On the occasion corresponding to this four years ago all thoughts were anxiously directed to an impending civil war. All dreaded it, all sought to avert it. While the inaugural address was being delivered from this place, devoted altogether to saving the Union without war, insurgent agents were in the city seeking to destroy it without war—seeking to dissolve the Union and divide effects by negotiation. Both parties deprecated war, but one of them would make war rather than let the nation survive, and the other would accept war rather than let it perish. And the war came.

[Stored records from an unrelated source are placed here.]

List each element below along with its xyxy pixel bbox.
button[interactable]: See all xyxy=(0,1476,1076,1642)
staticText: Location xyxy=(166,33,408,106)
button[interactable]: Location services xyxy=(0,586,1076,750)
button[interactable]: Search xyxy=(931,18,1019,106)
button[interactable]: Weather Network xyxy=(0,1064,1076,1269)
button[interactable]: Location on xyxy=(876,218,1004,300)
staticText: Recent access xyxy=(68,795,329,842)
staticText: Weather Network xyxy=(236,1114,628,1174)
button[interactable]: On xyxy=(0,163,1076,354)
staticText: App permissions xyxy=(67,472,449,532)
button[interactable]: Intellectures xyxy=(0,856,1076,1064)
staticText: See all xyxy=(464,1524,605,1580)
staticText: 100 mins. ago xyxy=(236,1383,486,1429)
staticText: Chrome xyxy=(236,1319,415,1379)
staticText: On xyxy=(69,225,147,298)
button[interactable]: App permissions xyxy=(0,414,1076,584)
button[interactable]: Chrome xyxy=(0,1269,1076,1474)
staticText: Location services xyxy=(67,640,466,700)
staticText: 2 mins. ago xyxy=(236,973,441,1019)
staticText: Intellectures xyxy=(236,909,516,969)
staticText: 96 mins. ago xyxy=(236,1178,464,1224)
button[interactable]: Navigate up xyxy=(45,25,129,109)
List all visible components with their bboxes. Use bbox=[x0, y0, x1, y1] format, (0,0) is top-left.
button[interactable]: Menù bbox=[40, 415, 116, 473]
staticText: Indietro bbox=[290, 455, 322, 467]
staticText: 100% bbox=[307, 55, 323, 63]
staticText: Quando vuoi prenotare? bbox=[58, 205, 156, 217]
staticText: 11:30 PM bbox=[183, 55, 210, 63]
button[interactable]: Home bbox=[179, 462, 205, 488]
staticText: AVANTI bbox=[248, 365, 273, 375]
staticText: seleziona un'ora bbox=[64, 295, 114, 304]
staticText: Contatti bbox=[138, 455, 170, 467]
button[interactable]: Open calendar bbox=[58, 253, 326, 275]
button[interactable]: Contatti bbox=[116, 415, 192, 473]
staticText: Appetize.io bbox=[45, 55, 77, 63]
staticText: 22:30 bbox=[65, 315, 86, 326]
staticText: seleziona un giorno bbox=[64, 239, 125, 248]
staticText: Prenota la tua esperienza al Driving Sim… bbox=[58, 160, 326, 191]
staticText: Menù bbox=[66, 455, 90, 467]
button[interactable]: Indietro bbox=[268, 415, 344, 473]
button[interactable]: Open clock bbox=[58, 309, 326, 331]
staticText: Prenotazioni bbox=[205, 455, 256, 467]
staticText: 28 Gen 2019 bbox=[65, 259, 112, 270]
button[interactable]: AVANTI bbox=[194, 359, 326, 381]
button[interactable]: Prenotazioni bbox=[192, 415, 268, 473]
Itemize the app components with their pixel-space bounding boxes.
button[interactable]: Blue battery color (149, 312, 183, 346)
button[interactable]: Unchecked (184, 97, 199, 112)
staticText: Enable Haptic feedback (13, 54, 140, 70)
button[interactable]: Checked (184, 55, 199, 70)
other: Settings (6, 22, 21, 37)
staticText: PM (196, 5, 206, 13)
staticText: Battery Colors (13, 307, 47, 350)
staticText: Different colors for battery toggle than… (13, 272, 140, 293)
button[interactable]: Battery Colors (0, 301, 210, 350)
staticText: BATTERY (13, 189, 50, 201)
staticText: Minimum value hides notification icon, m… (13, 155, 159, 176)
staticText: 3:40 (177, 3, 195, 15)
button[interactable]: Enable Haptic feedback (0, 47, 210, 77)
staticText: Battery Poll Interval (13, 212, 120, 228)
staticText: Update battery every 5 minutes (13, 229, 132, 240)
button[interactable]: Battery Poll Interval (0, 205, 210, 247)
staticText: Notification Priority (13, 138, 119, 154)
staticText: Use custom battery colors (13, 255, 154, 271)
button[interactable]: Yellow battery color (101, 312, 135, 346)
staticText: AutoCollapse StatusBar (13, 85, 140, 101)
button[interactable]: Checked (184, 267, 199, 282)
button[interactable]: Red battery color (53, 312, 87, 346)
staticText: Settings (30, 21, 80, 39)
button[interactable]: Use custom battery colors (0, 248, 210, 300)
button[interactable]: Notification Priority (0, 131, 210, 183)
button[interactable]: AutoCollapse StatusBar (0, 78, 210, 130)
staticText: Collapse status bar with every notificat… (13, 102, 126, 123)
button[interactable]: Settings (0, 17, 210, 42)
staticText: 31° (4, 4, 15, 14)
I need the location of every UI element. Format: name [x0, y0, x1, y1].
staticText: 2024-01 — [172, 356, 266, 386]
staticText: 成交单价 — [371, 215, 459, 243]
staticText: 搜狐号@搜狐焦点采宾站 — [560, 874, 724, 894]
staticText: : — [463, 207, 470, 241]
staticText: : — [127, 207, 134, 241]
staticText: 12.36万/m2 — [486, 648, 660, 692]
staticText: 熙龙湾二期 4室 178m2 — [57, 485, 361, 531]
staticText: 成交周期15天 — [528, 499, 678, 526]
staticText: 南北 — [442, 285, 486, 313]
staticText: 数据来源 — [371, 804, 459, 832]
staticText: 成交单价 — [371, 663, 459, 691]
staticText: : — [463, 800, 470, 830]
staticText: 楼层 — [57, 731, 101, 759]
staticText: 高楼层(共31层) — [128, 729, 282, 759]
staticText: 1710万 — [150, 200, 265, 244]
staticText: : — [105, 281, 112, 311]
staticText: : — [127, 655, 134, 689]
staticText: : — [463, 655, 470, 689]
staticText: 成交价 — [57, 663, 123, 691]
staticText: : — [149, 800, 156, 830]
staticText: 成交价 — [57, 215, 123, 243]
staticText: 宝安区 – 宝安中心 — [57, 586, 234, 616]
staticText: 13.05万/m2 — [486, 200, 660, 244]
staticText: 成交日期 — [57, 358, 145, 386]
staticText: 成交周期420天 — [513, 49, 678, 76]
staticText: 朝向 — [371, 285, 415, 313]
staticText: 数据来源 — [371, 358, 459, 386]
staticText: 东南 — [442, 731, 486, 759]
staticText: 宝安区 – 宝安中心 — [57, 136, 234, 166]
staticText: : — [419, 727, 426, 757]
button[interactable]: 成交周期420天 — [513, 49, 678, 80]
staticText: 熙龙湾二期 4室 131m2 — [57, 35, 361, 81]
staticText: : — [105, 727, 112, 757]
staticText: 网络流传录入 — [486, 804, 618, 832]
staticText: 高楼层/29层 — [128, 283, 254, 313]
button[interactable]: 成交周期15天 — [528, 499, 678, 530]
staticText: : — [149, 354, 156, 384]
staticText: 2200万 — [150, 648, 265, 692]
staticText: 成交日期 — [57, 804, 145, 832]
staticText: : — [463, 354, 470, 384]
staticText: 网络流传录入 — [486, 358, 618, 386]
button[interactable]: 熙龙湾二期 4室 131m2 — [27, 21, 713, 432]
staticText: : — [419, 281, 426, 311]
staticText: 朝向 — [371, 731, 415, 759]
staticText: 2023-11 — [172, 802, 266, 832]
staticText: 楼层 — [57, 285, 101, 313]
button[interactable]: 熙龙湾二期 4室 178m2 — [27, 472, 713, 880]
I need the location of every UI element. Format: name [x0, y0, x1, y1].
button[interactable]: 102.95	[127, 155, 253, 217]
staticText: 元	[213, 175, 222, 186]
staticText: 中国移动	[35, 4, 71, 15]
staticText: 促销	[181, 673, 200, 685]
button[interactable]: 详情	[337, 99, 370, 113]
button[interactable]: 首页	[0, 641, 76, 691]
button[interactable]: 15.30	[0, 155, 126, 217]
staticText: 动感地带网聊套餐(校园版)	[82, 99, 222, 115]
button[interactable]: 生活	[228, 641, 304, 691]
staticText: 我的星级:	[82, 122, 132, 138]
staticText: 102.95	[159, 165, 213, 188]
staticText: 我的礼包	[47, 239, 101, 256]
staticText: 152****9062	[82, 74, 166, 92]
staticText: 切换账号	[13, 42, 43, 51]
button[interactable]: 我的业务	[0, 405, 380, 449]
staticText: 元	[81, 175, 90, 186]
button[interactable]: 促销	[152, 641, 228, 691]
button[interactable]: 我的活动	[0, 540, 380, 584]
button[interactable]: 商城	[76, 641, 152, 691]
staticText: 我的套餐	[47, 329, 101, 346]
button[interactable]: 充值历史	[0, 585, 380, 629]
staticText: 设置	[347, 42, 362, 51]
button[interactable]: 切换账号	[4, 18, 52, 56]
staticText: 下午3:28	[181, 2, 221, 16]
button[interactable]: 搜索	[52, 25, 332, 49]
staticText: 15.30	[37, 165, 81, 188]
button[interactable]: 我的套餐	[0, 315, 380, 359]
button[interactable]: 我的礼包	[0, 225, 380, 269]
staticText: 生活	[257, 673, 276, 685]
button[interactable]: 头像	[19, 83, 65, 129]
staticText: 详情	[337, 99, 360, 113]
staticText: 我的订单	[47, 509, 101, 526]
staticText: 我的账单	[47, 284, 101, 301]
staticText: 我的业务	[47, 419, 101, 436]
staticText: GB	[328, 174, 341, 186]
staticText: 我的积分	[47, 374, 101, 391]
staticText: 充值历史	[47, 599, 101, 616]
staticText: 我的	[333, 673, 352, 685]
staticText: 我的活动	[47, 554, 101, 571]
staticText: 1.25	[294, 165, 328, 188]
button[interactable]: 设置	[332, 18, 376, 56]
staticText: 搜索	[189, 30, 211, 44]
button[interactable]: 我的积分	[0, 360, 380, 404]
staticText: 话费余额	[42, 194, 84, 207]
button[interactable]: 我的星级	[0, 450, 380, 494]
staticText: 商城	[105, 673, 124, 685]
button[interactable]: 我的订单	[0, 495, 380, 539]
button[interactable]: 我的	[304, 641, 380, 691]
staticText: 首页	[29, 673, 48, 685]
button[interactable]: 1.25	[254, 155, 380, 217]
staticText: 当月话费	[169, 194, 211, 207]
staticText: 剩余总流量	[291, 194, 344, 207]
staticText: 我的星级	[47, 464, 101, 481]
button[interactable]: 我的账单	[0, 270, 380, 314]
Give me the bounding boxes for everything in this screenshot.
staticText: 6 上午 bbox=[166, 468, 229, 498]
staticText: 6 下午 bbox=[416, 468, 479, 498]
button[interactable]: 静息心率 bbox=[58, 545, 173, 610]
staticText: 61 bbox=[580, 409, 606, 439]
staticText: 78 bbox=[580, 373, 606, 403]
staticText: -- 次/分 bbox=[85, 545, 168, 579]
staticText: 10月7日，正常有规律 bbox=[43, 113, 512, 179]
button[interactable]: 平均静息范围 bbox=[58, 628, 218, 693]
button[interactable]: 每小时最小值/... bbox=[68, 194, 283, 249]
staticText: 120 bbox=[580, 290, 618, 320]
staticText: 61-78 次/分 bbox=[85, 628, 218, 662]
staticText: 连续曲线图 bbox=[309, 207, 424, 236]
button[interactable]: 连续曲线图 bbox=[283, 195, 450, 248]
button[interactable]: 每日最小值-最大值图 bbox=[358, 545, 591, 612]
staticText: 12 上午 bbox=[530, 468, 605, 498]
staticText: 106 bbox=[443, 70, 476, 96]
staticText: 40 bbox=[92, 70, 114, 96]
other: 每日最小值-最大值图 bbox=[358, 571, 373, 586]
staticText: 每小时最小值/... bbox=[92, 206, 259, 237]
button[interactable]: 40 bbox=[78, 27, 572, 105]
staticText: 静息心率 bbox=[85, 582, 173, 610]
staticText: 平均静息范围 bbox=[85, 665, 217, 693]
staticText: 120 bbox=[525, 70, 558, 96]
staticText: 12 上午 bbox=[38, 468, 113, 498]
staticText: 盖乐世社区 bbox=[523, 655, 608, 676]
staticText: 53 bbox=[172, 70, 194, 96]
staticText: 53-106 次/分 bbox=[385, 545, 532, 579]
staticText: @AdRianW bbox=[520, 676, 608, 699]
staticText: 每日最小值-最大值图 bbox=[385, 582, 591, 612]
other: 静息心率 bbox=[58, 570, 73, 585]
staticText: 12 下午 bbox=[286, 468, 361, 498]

One-eighth of the whole population were colored slaves, not distributed generally over the Union, but localized in the southern part of it. These slaves constituted a peculiar and powerful interest. All knew that this interest was somehow the cause of the war. To strengthen, perpetuate, and extend this interest was the object for which the insurgents would rend the Union even by war, while the Government claimed no right to do more than to restrict the territorial enlargement of it. Neither party expected for the war the magnitude or the duration which it has already attained. Neither anticipated that the cause of the conflict might cease with or even before the conflict itself should cease. Each looked for an easier triumph, and a result less fundamental and astounding. Both read the same Bible and pray to the same God, and each invokes His aid against the other. It may seem strange that any men should dare to ask a just God’s assistance in wringing their bread from the sweat of other men’s faces, but let us judge not, that we be not judged. The prayers of both could not be answered. That of neither has been answered fully. The Almighty has His own purposes. “Woe unto the world because of offenses; for it must needs be that offenses come, but woe to that man by whom the offense cometh.” If we shall suppose that American slavery is one of those offenses which, in the providence of God, must needs come, but which, having continued through His appointed time, He now wills to remove, and that He gives to both North and South this terrible war as the woe due to those by whom the offense came, shall we discern therein any departure from those divine attributes which the believers in a living God always ascribe to Him? Fondly do we hope, fervently do we pray, that this mighty scourge of war may speedily pass away. Yet, if God wills that it continue until all the wealth piled by the bondsman’s two hundred and fifty years of unrequited toil shall be sunk, and until every drop of blood drawn with the lash shall be paid by another drawn with the sword, as was said three thousand years ago, so still it must be said “the judgments of the Lord are true and righteous altogether.”
With malice toward none, with charity for all, with firmness in the right as God gives us to see the right, let us strive on to finish the work we are in, to bind up the nation’s wounds, to care for him who shall have borne the battle and for his widow and his orphan, to do all which may achieve and cherish a just and lasting peace among ourselves and with all nations.
I’ve read it twice today. And cried both times.
This essay is a gift of comfort on this upsetting day. It also reminds me to focus on the wonderful legacy of Dr. King and not the man being inaugurated today. It also reminds me that we have survived worse.